This past weekend I attended a family reunion at an Indiana State Park deep in the woods of Brown County. We booked rooms at a lodge that had very nice, woodsy-themed accommodations and access to all the activities in the park. And except for the torrential rain Friday and the intense heat Saturday and Sunday, (real feel =
107 °) we had a lovely time. It’s always a joy to see family scattered across the country and catch up with what’s happening in their lives.
One big problem with the weekend: the internet connection was terrible. It ranged from poor to none, and for people who are hooked to their cell phones by an electronic umbilical cord, that caused major distress.
We couldn’t phone each other to coordinate activities.
We couldn’t text.
We couldn’t check email.
We couldn’t post on Facebook or Twitter.
We couldn’t do internet searches to find information on various sites of interest.
Those with Verizon fared a tiny bit better as there was a cell towel somewhere in the area, but we AT&T-ers were out of luck. Wouldn’t you think someone at AT&T would say, “Hey, that’s a popular vacation area. So maybe we should, like, make our phones work there?”
If you were a fly on the wall, you would’ve seen a bunch of nervous people anxiously checking their phones for service (one bar was considered a gold mine) every few minutes until the batteries ran out. Random beeps could be heard every so often and twenty-five people would grab their phones and eagerly search for a message. And then one lucky person would shout, “Eureka! It’s me!” and do a little happy dance, hands waving in the air so everyone could see their lighted screen. Unfortunately, the message was usually three hours old.
I got my brother’s text at 7:20 a.m. He sent it at 11:30 p.m. the night before to let me know he made it safely. My daughter’s text came in while we were having dinner. She was sitting across from me at the time. The message read: “I’ll meet you in the lobby in half an hour.”
Service in the charming town of Nashville was no better. One nice clerk said, “You have AT&T? Oh, I'm sorry.” Those with Verizon phones suddenly became the “popular kids.”
We actually had to resort to making multiple trips up and down various hallways trying to remember who was in what room and communicating face to face (except for those of us who got the wrong room numbers and frightened random strangers by calling through the door, "Hey, come on down to the lounge. We've got photos of you!"

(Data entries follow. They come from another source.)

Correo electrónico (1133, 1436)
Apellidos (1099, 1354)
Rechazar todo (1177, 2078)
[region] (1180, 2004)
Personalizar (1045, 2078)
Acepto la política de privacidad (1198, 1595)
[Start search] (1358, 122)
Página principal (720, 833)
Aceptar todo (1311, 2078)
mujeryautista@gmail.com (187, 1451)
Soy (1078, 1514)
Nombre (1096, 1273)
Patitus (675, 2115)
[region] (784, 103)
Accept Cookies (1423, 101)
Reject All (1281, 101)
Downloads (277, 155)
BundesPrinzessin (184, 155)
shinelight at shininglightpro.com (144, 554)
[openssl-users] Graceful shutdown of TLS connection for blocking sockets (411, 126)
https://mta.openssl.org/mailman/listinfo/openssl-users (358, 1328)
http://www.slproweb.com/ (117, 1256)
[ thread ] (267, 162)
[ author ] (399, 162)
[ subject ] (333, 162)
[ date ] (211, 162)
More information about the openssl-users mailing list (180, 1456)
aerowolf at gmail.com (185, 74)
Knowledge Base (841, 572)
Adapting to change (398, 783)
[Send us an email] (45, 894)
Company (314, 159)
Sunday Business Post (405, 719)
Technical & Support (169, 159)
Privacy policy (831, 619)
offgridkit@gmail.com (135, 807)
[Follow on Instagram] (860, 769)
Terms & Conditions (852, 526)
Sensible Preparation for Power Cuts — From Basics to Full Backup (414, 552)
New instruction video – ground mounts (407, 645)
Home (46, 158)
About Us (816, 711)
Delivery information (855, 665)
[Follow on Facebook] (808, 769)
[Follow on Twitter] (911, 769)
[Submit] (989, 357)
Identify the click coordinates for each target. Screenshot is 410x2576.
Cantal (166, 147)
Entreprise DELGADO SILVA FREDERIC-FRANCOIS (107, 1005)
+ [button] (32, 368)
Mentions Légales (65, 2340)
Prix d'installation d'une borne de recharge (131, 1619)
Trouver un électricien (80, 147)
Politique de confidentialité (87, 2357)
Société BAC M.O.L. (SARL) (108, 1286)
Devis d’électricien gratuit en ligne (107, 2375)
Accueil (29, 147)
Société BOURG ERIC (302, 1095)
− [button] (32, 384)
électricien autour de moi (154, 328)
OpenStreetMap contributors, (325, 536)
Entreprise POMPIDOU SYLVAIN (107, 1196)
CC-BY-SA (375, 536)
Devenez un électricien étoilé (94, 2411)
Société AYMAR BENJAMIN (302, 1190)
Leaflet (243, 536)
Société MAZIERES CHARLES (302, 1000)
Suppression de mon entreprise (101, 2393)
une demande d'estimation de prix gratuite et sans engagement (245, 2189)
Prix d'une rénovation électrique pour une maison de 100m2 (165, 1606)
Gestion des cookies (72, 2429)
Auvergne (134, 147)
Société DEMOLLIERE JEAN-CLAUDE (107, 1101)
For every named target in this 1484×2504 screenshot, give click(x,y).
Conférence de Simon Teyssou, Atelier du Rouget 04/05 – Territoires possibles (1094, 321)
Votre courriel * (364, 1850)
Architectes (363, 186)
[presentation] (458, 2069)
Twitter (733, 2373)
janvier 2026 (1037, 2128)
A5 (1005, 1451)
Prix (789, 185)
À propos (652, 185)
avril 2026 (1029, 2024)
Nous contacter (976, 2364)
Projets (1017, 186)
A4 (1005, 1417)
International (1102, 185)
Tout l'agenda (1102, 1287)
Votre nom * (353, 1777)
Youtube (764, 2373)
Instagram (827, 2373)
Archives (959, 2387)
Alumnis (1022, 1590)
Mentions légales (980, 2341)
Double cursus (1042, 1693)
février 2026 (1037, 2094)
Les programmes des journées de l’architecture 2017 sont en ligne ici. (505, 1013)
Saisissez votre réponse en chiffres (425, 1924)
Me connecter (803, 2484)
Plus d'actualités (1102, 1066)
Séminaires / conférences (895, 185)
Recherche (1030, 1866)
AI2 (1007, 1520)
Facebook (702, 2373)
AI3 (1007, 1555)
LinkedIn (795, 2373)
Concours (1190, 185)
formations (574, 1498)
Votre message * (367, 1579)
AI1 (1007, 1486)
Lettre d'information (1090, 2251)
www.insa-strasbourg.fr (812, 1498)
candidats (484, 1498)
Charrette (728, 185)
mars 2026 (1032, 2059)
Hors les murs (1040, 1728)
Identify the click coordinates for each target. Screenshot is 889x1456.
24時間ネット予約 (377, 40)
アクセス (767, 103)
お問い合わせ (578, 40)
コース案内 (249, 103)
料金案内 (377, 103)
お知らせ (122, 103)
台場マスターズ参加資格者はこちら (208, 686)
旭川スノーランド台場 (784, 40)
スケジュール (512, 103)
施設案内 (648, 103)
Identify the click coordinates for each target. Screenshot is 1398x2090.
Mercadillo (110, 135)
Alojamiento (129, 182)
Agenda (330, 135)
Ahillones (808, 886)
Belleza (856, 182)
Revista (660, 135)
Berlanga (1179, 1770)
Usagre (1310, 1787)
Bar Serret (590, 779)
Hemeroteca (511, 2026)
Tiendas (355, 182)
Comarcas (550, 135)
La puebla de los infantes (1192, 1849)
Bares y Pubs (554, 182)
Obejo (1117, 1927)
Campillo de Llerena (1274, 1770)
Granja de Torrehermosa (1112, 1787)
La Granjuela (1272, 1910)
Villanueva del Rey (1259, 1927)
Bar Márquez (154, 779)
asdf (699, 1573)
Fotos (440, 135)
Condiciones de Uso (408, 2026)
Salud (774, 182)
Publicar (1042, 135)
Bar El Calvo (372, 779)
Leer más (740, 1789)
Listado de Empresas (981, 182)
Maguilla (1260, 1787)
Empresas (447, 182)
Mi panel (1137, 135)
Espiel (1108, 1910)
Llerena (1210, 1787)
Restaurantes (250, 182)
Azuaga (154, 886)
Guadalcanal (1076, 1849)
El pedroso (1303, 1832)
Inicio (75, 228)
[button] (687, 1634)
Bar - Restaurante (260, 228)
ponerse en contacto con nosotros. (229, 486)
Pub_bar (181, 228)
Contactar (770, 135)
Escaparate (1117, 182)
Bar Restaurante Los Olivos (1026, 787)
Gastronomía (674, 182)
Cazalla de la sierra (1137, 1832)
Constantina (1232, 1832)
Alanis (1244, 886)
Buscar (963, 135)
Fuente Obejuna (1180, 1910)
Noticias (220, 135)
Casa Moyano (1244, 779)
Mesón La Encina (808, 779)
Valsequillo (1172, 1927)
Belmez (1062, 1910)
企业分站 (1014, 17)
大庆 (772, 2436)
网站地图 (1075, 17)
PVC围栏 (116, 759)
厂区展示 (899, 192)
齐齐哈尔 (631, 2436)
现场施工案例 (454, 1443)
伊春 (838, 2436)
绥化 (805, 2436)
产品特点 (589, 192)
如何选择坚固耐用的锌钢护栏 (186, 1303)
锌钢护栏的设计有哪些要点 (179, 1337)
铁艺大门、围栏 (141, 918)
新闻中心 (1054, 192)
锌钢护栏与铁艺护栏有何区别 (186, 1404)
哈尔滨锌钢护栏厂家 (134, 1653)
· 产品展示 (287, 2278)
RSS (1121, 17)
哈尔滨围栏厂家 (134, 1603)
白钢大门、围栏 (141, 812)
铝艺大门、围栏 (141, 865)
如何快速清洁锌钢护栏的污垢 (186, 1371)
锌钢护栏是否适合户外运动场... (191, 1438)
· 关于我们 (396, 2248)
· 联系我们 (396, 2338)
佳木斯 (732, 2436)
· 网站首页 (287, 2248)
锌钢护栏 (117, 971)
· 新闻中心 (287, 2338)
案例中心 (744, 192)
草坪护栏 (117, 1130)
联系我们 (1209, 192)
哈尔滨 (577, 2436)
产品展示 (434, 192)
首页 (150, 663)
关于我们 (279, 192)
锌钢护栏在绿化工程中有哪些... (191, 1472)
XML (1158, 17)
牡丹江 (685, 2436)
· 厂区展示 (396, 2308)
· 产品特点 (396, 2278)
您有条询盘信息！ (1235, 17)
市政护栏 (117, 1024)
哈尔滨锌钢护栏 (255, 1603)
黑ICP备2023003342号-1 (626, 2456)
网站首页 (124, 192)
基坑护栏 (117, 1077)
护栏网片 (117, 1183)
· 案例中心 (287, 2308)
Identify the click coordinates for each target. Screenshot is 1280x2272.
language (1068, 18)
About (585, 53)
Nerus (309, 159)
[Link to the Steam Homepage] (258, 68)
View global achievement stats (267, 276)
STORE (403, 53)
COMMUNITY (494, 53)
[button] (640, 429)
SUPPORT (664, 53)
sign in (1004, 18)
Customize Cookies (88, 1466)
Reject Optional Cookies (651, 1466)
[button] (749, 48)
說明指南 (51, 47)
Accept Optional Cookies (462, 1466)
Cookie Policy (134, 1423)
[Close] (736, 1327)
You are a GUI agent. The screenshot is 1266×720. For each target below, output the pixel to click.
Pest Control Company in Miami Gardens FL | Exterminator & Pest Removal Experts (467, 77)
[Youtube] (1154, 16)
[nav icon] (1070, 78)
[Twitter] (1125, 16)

I apologize if I missed a Facebook post I was tagged in, but would I trade a good connection for this reunion weekend? No way. In fact, it might have been a blessing. We couldn’t sit around checking our phones during times when we gathered to eat and share family stories. We actually had to interact in person! Oh, the joy of seeing a twinkle in someone’s eye when a funny story was told.
However, now that I’m back home and connected once more, I feel a sense of relief – followed by that familiar feeling of panic at finding a hundred emails to sort through. I don't even want to think about Facebook.
Did I actually miss all that?
Would you feel panic at not having a connection?